Global health affects us domestically as well," he says. “What happens here can affect outcomes across the world. We have a great example of that with COVID.” 

Schwartzhoff has also volunteered on the trainee advisory committee for the Consortium of Universities for Global Health, an organization of universities across the world to enhance collaboration for the future of global health. 

“The purpose is to provide a trainee perspective,” he says. “We’ve been trying to get more representation from all the players who may be involved, not just medical students.” 

Discovering a passion abroad

On-the-ground experience in another country is an important component of a global health education, too.
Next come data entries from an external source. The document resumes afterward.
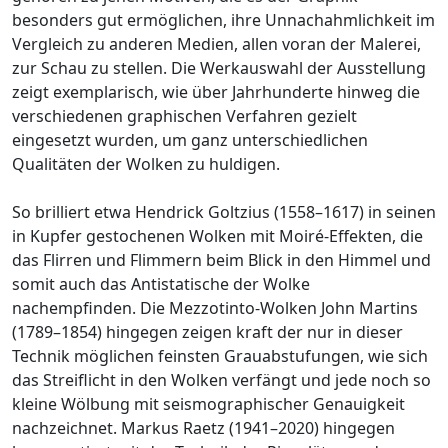
besonders gut ermöglichen, ihre Unnachahmlichkeit im
Vergleich zu anderen Medien, allen voran der Malerei,
zur Schau zu stellen. Die Werkauswahl der Ausstellung
zeigt exemplarisch, wie über Jahrhunderte hinweg die
verschiedenen graphischen Verfahren gezielt
eingesetzt wurden, um ganz unterschiedlichen
Qualitäten der Wolken zu huldigen.
So brilliert etwa Hendrick Goltzius (1558–1617) in seinen
in Kupfer gestochenen Wolken mit Moiré-Effekten, die
das Flirren und Flimmern beim Blick in den Himmel und
somit auch das Antistatische der Wolke
nachempfinden. Die Mezzotinto-Wolken John Martins
(1789–1854) hingegen zeigen kraft der nur in dieser
Technik möglichen feinsten Grauabstufungen, wie sich
das Streiflicht in den Wolken verfängt und jede noch so
kleine Wölbung mit seismographischer Genauigkeit
nachzeichnet. Markus Raetz (1941–2020) hingegen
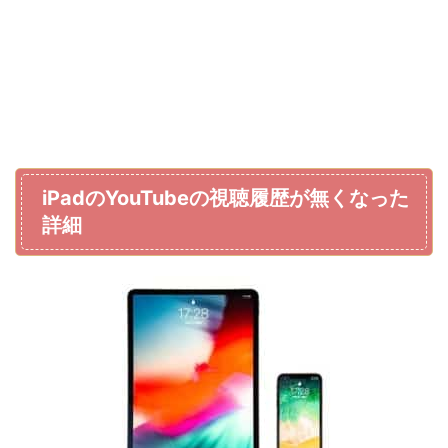
iPadのYouTubeの視聴履歴が無くなった
詳細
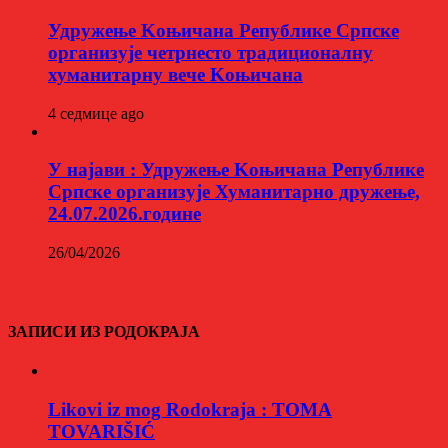
Удружење Kоњичана Републике Српске
организује четрнесто традиционалну
хуманитарну вече Kоњичана
4 седмице ago
У најави : Удружење Kоњичана Републике
Српске организује Хуманитарно дружење,
24.07.2026.године
26/04/2026
ЗАПИСИ ИЗ РОДОКРАЈА
Likovi iz mog Rodokraja : TOMA
TOVARIŠIĆ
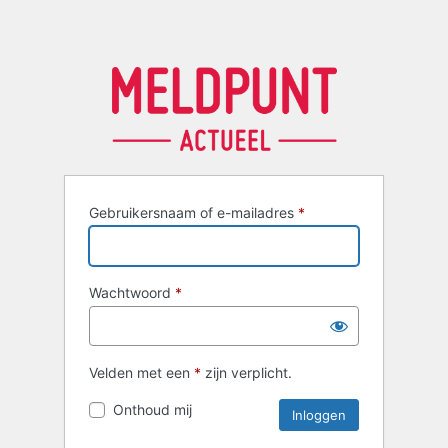
Gebruikersnaam of e-mailadres
*
Wachtwoord
*
Velden met een
*
zijn verplicht.
Onthoud mij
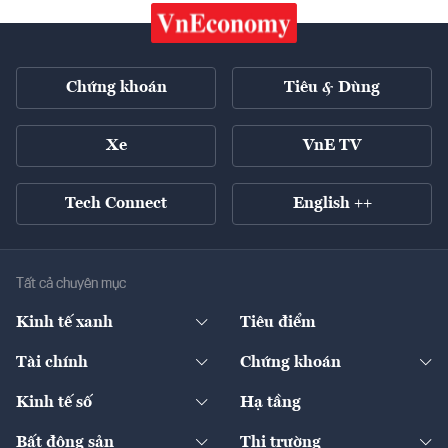
Chứng khoán
Tiêu & Dùng
Xe
VnE TV
Tech Connect
English ++
Tất cả chuyên mục
Kinh tế xanh
Tiêu điểm
Chuyển động xanh
Tài chính
Chứng khoán
Pháp lý
Ngân hàng
Doanh nghiệp niêm yết
Kinh tế số
Hạ tầng
Thương hiệu xanh
Thị trường vốn
Thị trường
Sản phẩm - Thị trường
Bất động sản
Thị trường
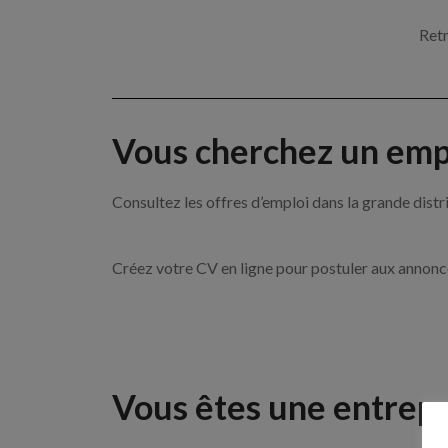
Retr
Vous cherchez un empl
Consultez les offres d’emploi dans la grande d
Créez votre CV en ligne pour postuler aux annon
Vous êtes une entrepr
Mali gained this experience during her rotation to Karnataka, India, where she worked with the non-governmental organization (NGO) Swami Vivekananda Youth Movement to develop standards for blood transfusion and preventing infection after surgery. 

The NGO also offers community education programs on important health topics such as diabetes, cancer screenings, and end-of-life care. 
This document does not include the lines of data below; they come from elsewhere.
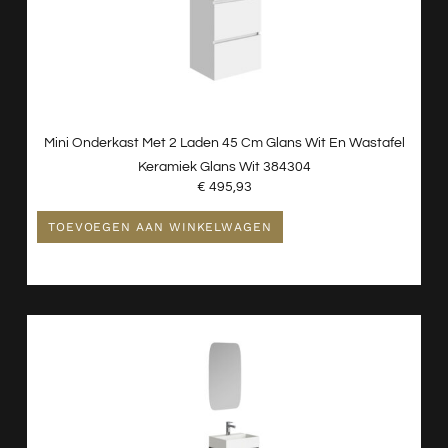
Mini Onderkast Met 2 Laden 45 Cm Glans Wit En Wastafel
Keramiek Glans Wit 384304
€
495,93
TOEVOEGEN AAN WINKELWAGEN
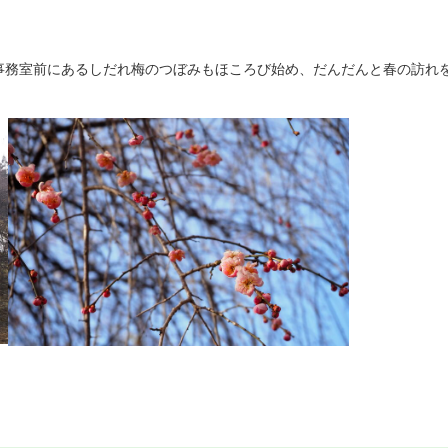
事務室前にあるしだれ梅のつぼみもほころび始め、だんだんと春の訪れ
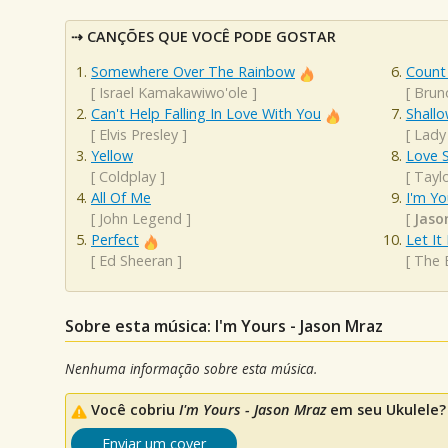
CANÇÕES QUE VOCÊ PODE GOSTAR
Somewhere Over The Rainbow
Count
[
Israel Kamakawiwo'ole
]
[
Brun
Can't Help Falling In Love With You
Shall
[
Elvis Presley
]
[
Lady
Yellow
Love 
[
Coldplay
]
[
Taylo
All Of Me
I'm Yo
[
John Legend
]
[
Jaso
Perfect
Let It
[
Ed Sheeran
]
[
The 
Sobre esta música: I'm Yours - Jason Mraz
Nenhuma informação sobre esta música.
Você cobriu
I'm Yours - Jason Mraz
em seu Ukulele? 
Enviar um cover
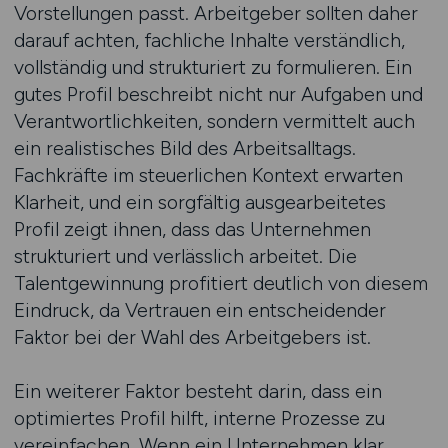
Vorstellungen passt. Arbeitgeber sollten daher
darauf achten, fachliche Inhalte verständlich,
vollständig und strukturiert zu formulieren. Ein
gutes Profil beschreibt nicht nur Aufgaben und
Verantwortlichkeiten, sondern vermittelt auch
ein realistisches Bild des Arbeitsalltags.
Fachkräfte im steuerlichen Kontext erwarten
Klarheit, und ein sorgfältig ausgearbeitetes
Profil zeigt ihnen, dass das Unternehmen
strukturiert und verlässlich arbeitet. Die
Talentgewinnung profitiert deutlich von diesem
Eindruck, da Vertrauen ein entscheidender
Faktor bei der Wahl des Arbeitgebers ist.
Ein weiterer Faktor besteht darin, dass ein
optimiertes Profil hilft, interne Prozesse zu
vereinfachen. Wenn ein Unternehmen klar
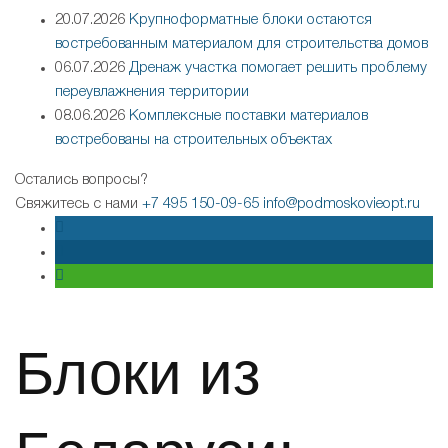
20.07.2026
Крупноформатные блоки остаются
востребованным материалом для строительства домов
06.07.2026
Дренаж участка помогает решить проблему
переувлажнения территории
08.06.2026
Комплексные поставки материалов
востребованы на строительных объектах
Остались вопросы?
Свяжитесь с нами
+7 495 150-09-65
info@podmoskovieopt.ru
Блоки из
They’ve been a longstanding and sustainable group within Karnataka,” she says. “They actually go door-to-door in the community, to patient’s homes, to provide palliative care services. I learned how a big NGO functions and provides care to a lot of different aspects of the community.” 

 

Meg Mali and two of her colleagues from Swami Vivekananda Youth Movement

 

She also discovered her interest in surgery. Her first exposure to the operating room was shadowing Indian physicians during general surgery and obstetrical cases. General surgery was a natural fit for a career in global health, she realized, because having the ability to perform basic surgeries safely lays a solid foundation in areas with limited access to care. 

Subspecialty care can piggyback off of that,” Mali says. “But if you can’t do standard general surgery procedures, like exploratory laparotomy for instance, you're not going to be able to do the more complex things.” 

The value of research

Mali decided she wanted to conduct research that would help give under-resourced communities the tools they need to improve care in a sustainable way. She was awarded a Fulbright Fellowship to study patients’ access to breast and cervical cancer care in Ghana and the Republic of the Gambia—unfortunately, her research year was interrupted by the COVID-19 pandemic, so she wasn’t able to travel. 

From her home office in Utah, she ran a survey of hospitals in Ghana and The Gambia to catalogue the services they had available for the diagnosis, treatment, and surgical management of these cancers. Then she and the other research fellows presented their findings to the countries’ health officials. 

“We provided some suggestions, but ultimately our goal was to provide the health ministries with the information so they could make decisions that they deemed to be highest priority to expand care in their own countries,” Mali says. 

Schwartzhoff put his microbiology background to work studying the health effects of tick-borne bacterial infections during a summer research opportunity with the Universidad Federal de Río Grande del Norte in Natal, Brazil. 

“I really enjoyed my time in Brazil,” he says. “I saw some pretty interesting things and learned about working with different amounts of resources."

Opening doors

This spring, Schwartzhoff will travel to Sweden’s Karolinska Institute for a clinical rotation in internal medicine. 

“It will be really interesting to see, from the on-the-ground, clinical point of view, how health care delivery and the financing of it is different in Sweden,” Schwartzhoff says. 

As for what’s next after medical school, he is pursuing residency training in internal medicine and considering future training in infectious disease. He is grateful for the support of the many researchers and physicians he worked with during his time in the track. 

“The Global Health Program is a great place to find mentors who genuinely care about you,” Schwartzhoff says. 

Mali is now in her seventh and final year of surgical residency training at the University of Utah. 

The Global Health Distinction Track had a huge impact on where I ended up going with the research part of my career,” she says. “For my surgery training, I looked specifically at programs that had a big global health and global surgery standing. That was a continuation from my work in the Distinction Track.”